Open nicolas-dufour opened 3 days ago
Which base model are you referring to?
Most multimodal reward models are CLIP-based so they should generally support 60~77 max token lengths.
The ones I've trained SiglipPreferenceScorer
and CLIPPreferenceScorer
should support more than 40 text tokens.
If you're interested in models with models with longer prompts, I can train one on top of jina-embeddings-v3 which support up to 8192 tokens.
Also, if you have suggestions for good backbones for multimodal reward models, happy to train one and support those too.

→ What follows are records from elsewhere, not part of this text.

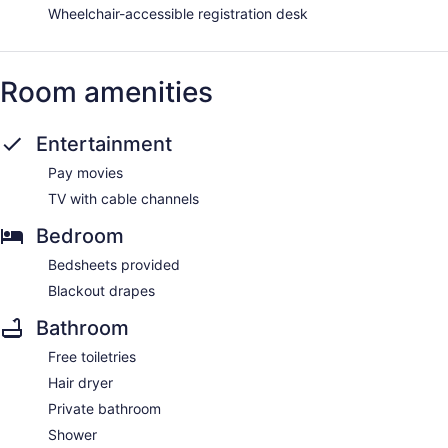
Wheelchair-accessible registration desk
Room amenities
Entertainment
Pay movies
TV with cable channels
Bedroom
Bedsheets provided
Blackout drapes
Bathroom
Free toiletries
Hair dryer
Private bathroom
Shower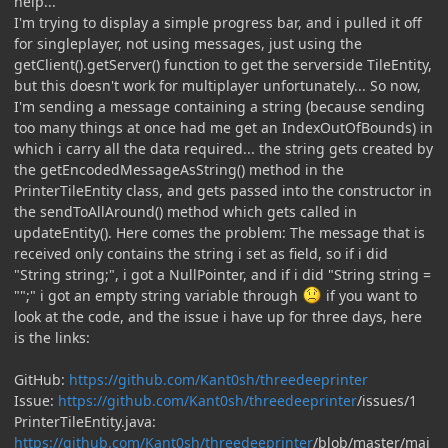
help...
I'm trying to display a simple progress bar, and i pulled it off
for singleplayer, not using messages, just using the
getClient().getServer() function to get the serverside TileEntity,
but this doesn't work for multiplayer unfortunately... So now,
I'm sending a message containing a string (because sending
too many things at once had me get an IndexOutOfBounds) in
which i carry all the data required... the string gets created by
the getEncodedMessageAsString() method in the
PrinterTileEntity class, and gets passed into the constructor in
the sendToAllAround() method which gets called in
updateEntity(). Here comes the problem: The message that is
received only contains the string i set as field, so if i did
"String string;", i got a NullPointer, and if i did "String string =
"";" i got an empty string variable through
if you want to
look at the code, and the issue i have up for three days, here
is the links:
GitHub:
https://github.com/Kant0sh/threedeeprinter
Issue:
https://github.com/Kant0sh/threedeeprinter
/issues/1
PrinterTileEntity.java:
https://github.com/Kant0sh/threedeeprinter
/blob/master/mai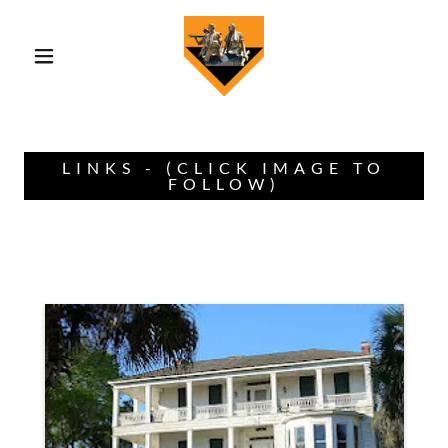
LINKS - (CLICK IMAGE TO
FOLLOW)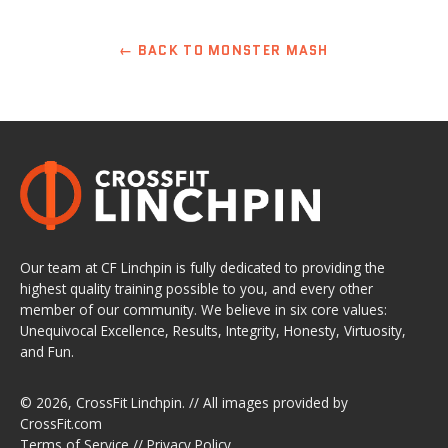
← BACK TO MONSTER MASH
Our team at CF Linchpin is fully dedicated to providing the
highest quality training possible to you, and every other
member of our community. We believe in six core values:
Unequivocal Excellence, Results, Integrity, Honesty, Virtuosity,
and Fun.
© 2026,
CrossFit Linchpin
. // All images provided by
CrossFit.com
Terms of Service
//
Privacy Policy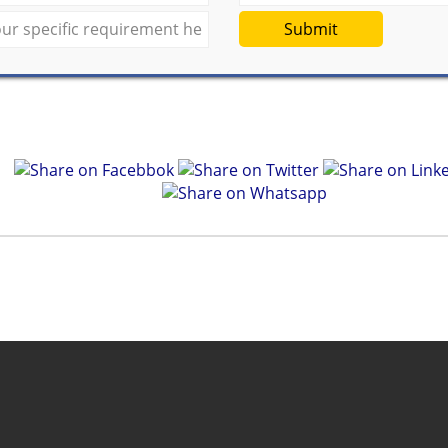
Submit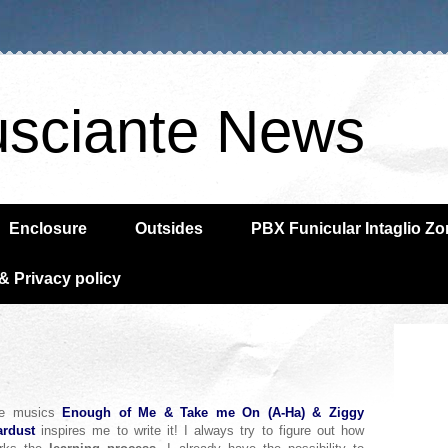
usciante News
Enclosure
Outsides
PBX Funicular Intaglio Z
& Privacy policy
e musics
Enough of Me
& Take me On (A-Ha) & Ziggy
ardust
inspires me to write it! I always try to figure out how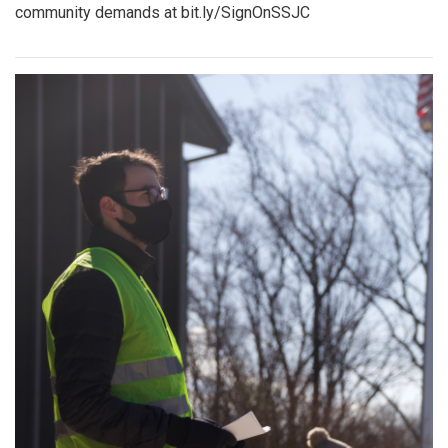
community demands at bit.ly/SignOnSSJC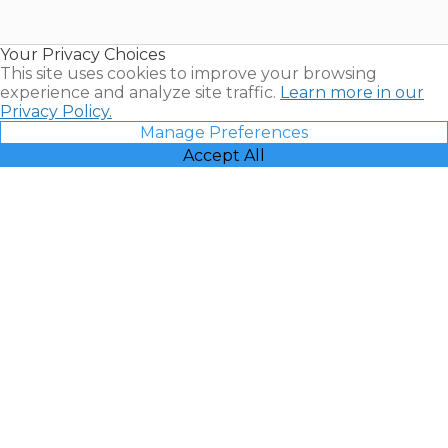
Timeshare
Resales |
Your Privacy Choices
Vacatia
This site uses cookies to improve your browsing
experience and analyze site traffic.
Learn more in our
Privacy Policy.
Manage Preferences
Accept All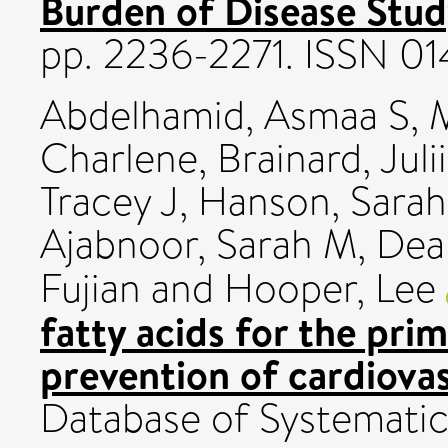
Burden of Disease Stud
pp. 2236-2271. ISSN 0
Abdelhamid, Asmaa S
,
M
Charlene
,
Brainard, Juli
Tracey J
,
Hanson, Sarah
Ajabnoor, Sarah M
,
Dea
Fujian
and
Hooper, Lee
fatty acids for the pri
prevention of cardiovas
Database of Systemati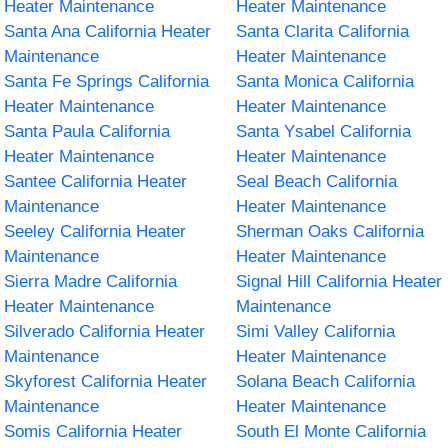
Heater Maintenance
Heater Maintenance
Santa Ana California Heater
Santa Clarita California
Maintenance
Heater Maintenance
Santa Fe Springs California
Santa Monica California
Heater Maintenance
Heater Maintenance
Santa Paula California
Santa Ysabel California
Heater Maintenance
Heater Maintenance
Santee California Heater
Seal Beach California
Maintenance
Heater Maintenance
Seeley California Heater
Sherman Oaks California
Maintenance
Heater Maintenance
Sierra Madre California
Signal Hill California Heater
Heater Maintenance
Maintenance
Silverado California Heater
Simi Valley California
Maintenance
Heater Maintenance
Skyforest California Heater
Solana Beach California
Maintenance
Heater Maintenance
Somis California Heater
South El Monte California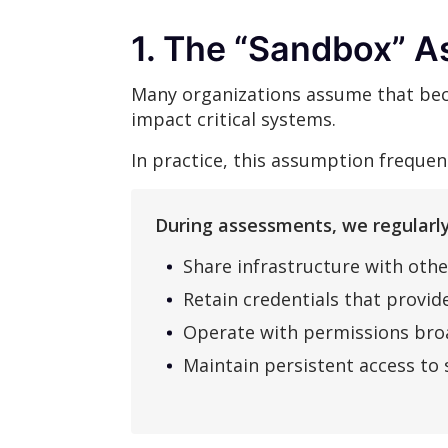
1. The “Sandbox” A
Many organizations assume that beca
impact critical systems.
In practice, this assumption freque
During assessments, we regularly
Share infrastructure with othe
Retain credentials that provide
Operate with permissions broa
Maintain persistent access to 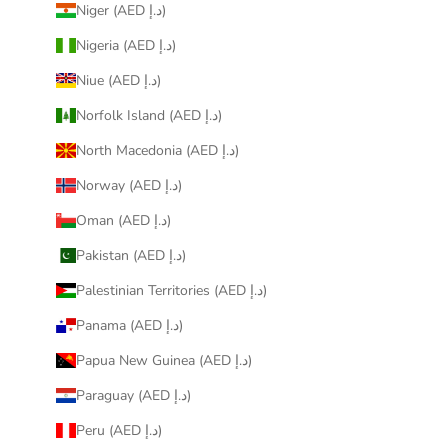
Niger (AED د.إ)
Nigeria (AED د.إ)
Niue (AED د.إ)
Norfolk Island (AED د.إ)
North Macedonia (AED د.إ)
Norway (AED د.إ)
Oman (AED د.إ)
Pakistan (AED د.إ)
Palestinian Territories (AED د.إ)
Panama (AED د.إ)
Papua New Guinea (AED د.إ)
Paraguay (AED د.إ)
Peru (AED د.إ)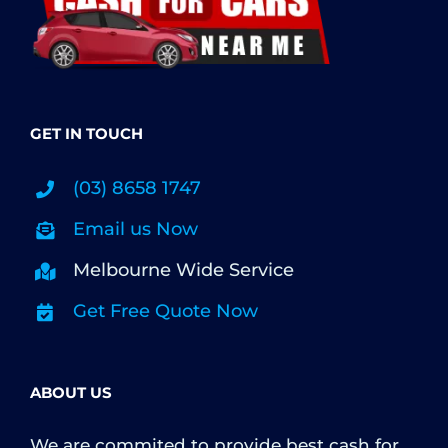
GET IN TOUCH
(03) 8658 1747
Email us Now
Melbourne Wide Service
Get Free Quote Now
ABOUT US
We are commited to provide best cash for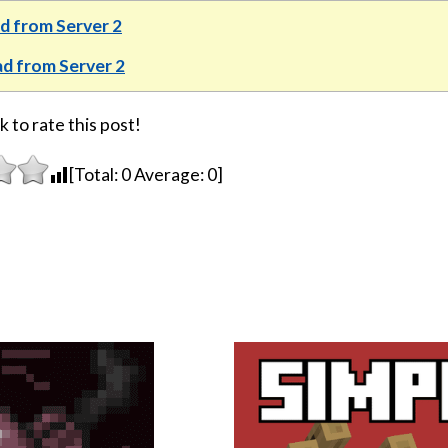
 from Server 2
d from Server 2
k to rate this post!
[Total:
0
Average:
0
]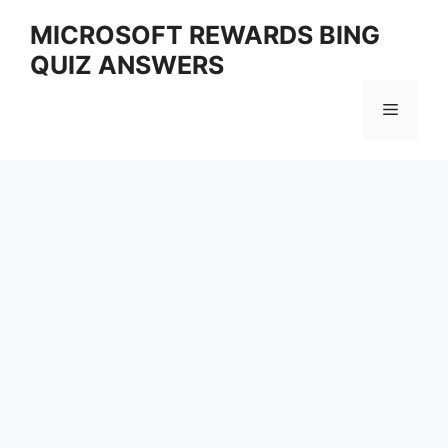
Skip
MICROSOFT REWARDS BING
to
QUIZ ANSWERS
content
Menu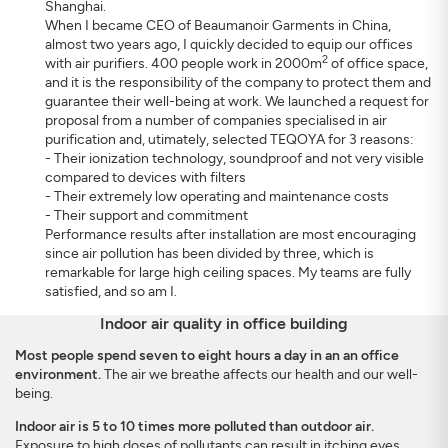
Shanghai.
When I became CEO of Beaumanoir Garments in China,
almost two years ago, I quickly decided to equip our offices
2
with air purifiers. 400 people work in 2000m
of office space,
and it is the responsibility of the company to protect them and
guarantee their well-being at work. We launched a request for
proposal from a number of companies specialised in air
purification and, utimately, selected TEQOYA for 3 reasons:
- Their ionization technology, soundproof and not very visible
compared to devices with filters
- Their extremely low operating and maintenance costs
- Their support and commitment
Performance results after installation are most encouraging
since air pollution has been divided by three, which is
remarkable for large high ceiling spaces. My teams are fully
satisfied, and so am I.
Indoor air quality in office building
Most people spend seven to eight hours a day in an an office
environment.
The air we breathe affects our health and our well-
being.
Indoor air is 5 to 10 times more polluted than outdoor air.
Exposure to high doses of pollutants can result in itching eyes,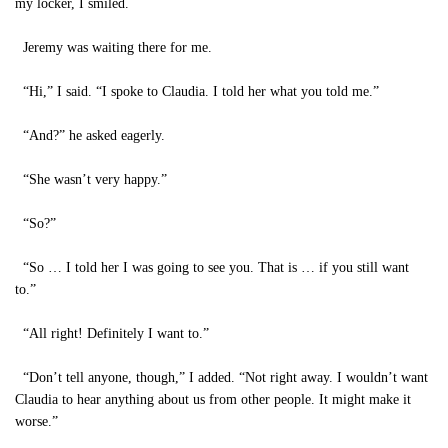
my locker, I smiled.
Jeremy was waiting there for me.
“Hi,” I said. “I spoke to Claudia. I told her what you told me.”
“And?” he asked eagerly.
“She wasn’t very happy.”
“So?”
“So … I told her I was going to see you. That is … if you still want
to.”
“All right! Definitely I want to.”
“Don’t tell anyone, though,” I added. “Not right away. I wouldn’t want
Claudia to hear anything about us from other people. It might make it
worse.”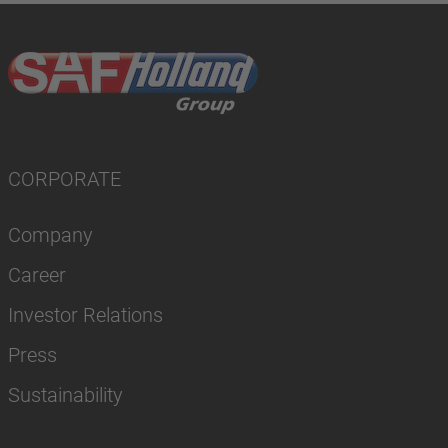
CORPORATE
Company
Career
Investor Relations
Press
Sustainability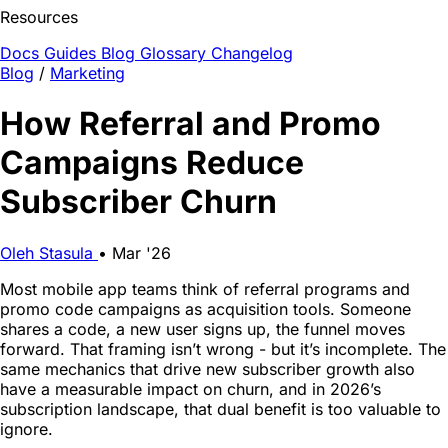
Resources
Docs
Guides
Blog
Glossary
Changelog
Blog
/
Marketing
How Referral and Promo
Campaigns Reduce
Subscriber Churn
Oleh Stasula
•
Mar '26
Most mobile app teams think of referral programs and
promo code campaigns as acquisition tools. Someone
shares a code, a new user signs up, the funnel moves
forward. That framing isn’t wrong - but it’s incomplete. The
same mechanics that drive new subscriber growth also
have a measurable impact on churn, and in 2026’s
subscription landscape, that dual benefit is too valuable to
ignore.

Hey, I was thinking of Image rewards which has a 35 tokens cut off : https://github.com/THUDM/ImageReward/blob/2ca71bac4ed86b922fe53ddaec3109fe94d45fd3/ImageReward/ImageReward.py#L110
It would be indeed super useful to have a long version of this models but i think the recent jina clip v2 is a better base model (jina embedding don't have an image tower i believe) https://huggingface.co/jinaai/jina-clip-v2.
This would be a great ressource to have, as it would help with scoring synthetic prompts!
I actually didn't add ImageReward yet. But, since it's a standard model used for image generation benchmark, I will be adding that in coming weeks. I will probably train jina-clip-v2
based image preference model on pick-a-pic-v2 soon.
I will keep the issue open until I implement those.
Hey, Out of this models, do they support longer texts? Some of the base reward models support less than 40 text tokens!